TASK TO COMPLETE: Give the records again in full, exactly as they appear, but without the pictures.

TASK INPUT:
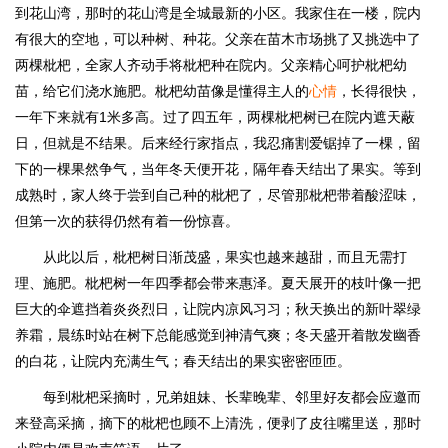
到花山湾，那时的花山湾是全城最新的小区。我家住在一楼，院内
有很大的空地，可以种树、种花。父亲在苗木市场挑了又挑选中了
两棵枇杷，全家人齐动手将枇杷种在院内。父亲精心呵护枇杷幼
苗，给它们浇水施肥。枇杷幼苗像是懂得主人的
心情
，长得很快，
一年下来就有1米多高。过了四五年，两棵枇杷树已在院内遮天蔽
日，但就是不结果。后来经行家指点，我忍痛割爱锯掉了一棵，留
下的一棵果然争气，当年冬天便开花，隔年春天结出了果实。等到
成熟时，家人终于尝到自己种的枇杷了，尽管那枇杷带着酸涩味，
但第一次的获得仍然有着一份惊喜。
从此以后，枇杷树日渐茂盛，果实也越来越甜，而且无需打
理、施肥。枇杷树一年四季都会带来惠泽。夏天展开的枝叶像一把
巨大的伞遮挡着炎炎烈日，让院内凉风习习；秋天换出的新叶翠绿
养霜，晨练时站在树下总能感觉到神清气爽；冬天盛开着散发幽香
的白花，让院内充满生气；春天结出的果实密密匝匝。
每到枇杷采摘时，兄弟姐妹、长辈晚辈、邻里好友都会应邀而
来登高采摘，摘下的枇杷也顾不上清洗，便剥了皮往嘴里送，那时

RESPONSE:
到花山湾，那时的花山湾是全城最新的小区。我家住在一楼，院内
有很大的空地，可以种树、种花。父亲在苗木市场挑了又挑选中了
两棵枇杷，全家人齐动手将枇杷种在院内。父亲精心呵护枇杷幼
苗，给它们浇水施肥。枇杷幼苗像是懂得主人的
心情
，长得很快，
一年下来就有1米多高。过了四五年，两棵枇杷树已在院内遮天蔽
日，但就是不结果。后来经行家指点，我忍痛割爱锯掉了一棵，留
下的一棵果然争气，当年冬天便开花，隔年春天结出了果实。等到
成熟时，家人终于尝到自己种的枇杷了，尽管那枇杷带着酸涩味，
但第一次的获得仍然有着一份惊喜。
从此以后，枇杷树日渐茂盛，果实也越来越甜，而且无需打
理、施肥。枇杷树一年四季都会带来惠泽。夏天展开的枝叶像一把
巨大的伞遮挡着炎炎烈日，让院内凉风习习；秋天换出的新叶翠绿
养霜，晨练时站在树下总能感觉到神清气爽；冬天盛开着散发幽香
的白花，让院内充满生气；春天结出的果实密密匝匝。
每到枇杷采摘时，兄弟姐妹、长辈晚辈、邻里好友都会应邀而
来登高采摘，摘下的枇杷也顾不上清洗，便剥了皮往嘴里送，那时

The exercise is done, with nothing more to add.